In an email sent to fellow staff after the initial Newshub article was published, Dr Wills described the University of Auckland’s handling of its online assessments and exams as “downright embarrassing”.
“Thanks to the format of the exam, private communication can take place freely on Facebook, Discord, WeChat and other platforms during the exam,” he wrote.
“None of the reported cheating methods come as a surprise as they were methods already reported by academic staff to the University last year. The unproctored online exams nevertheless took place.”
Dr. Wills says future reviews need to have some form of oversight to put a stop to it.
“I haven’t looked at existing systems for monitoring online exams. Whatever they are, they must be quite intrusive,” he told Newshub.
“Like they have to require students to have a camera on their computer, which is on, for example. There has to be something better than a free-for-all…there has to be something better than nothing .”
In his email, Dr Wills also challenged a university spokesperson quoted in the article, who said Newshub teaching staff had been asked to be “extremely vigilant” in light of the allegations. ‘misconduct.
“[It’s] return the ball. What should these staff do? Creating fake accounts to mingle with other fake accounts online in the afternoon and evening during the exam period?
“Do all that extra work outside of work hours while performing their ‘regular’ daytime duties? Visit student quarters to avoid organized cheating in person? How should they be ‘extremely vigilant’ about students’ telephone communications during exams?”
He said around 40 people responded to his email expressing anger that teaching staff were being asked to take on this increased workload during exam time, especially as they are ” already overworked” and often lower paid staff.

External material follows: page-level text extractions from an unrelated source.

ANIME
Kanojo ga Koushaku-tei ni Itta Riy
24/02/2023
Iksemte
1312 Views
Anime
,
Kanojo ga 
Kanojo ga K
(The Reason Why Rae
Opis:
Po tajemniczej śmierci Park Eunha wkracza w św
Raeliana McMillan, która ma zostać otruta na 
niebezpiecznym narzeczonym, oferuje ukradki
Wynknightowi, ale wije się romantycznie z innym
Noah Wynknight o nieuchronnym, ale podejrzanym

Newshub contacted the University of Auckland for a response, but a spokesperson said they could not comment further.
However, in response to Newshub’s initial request for comment in June, the spokesperson said the university had launched an investigation after a student contacted a staff member concerned about planned academic misconduct. during an online exam.

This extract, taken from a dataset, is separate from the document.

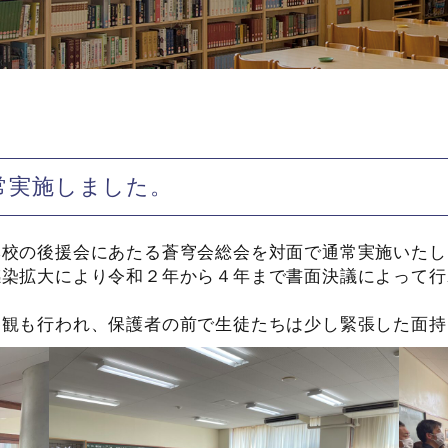
常実施しました。
本校の後援会にあたる蒼穹会総会を対面で通常実施いたし
感染拡大により令和２年から４年まで書面決議によって行
参観も行われ、保護者の前で生徒たちは少し緊張した面持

“As a result, tutors have been warned to be extremely vigilant regarding academic misconduct in light of these allegations. The university has mechanisms in place to detect cheating and will follow up and sanction where there is evidence of infractions.
“While we are not aware of any cheating during these online reviews, we will investigate the allegation.
“Students are fully aware of their responsibilities for academic integrity. They are informed of the consequences of violating these throughout their courses and reminded again on their examination papers.
“Last year the COVID situation meant that exams were largely moved online and we have continued this practice in some programs to provide students with certainty about the assessment process in light of potential changes in levels. COVID alert.
“We will continue to seek ways to ensure that the highest standards of academic integrity are maintained and that the small number of students who fail to meet them do not negatively impact others.”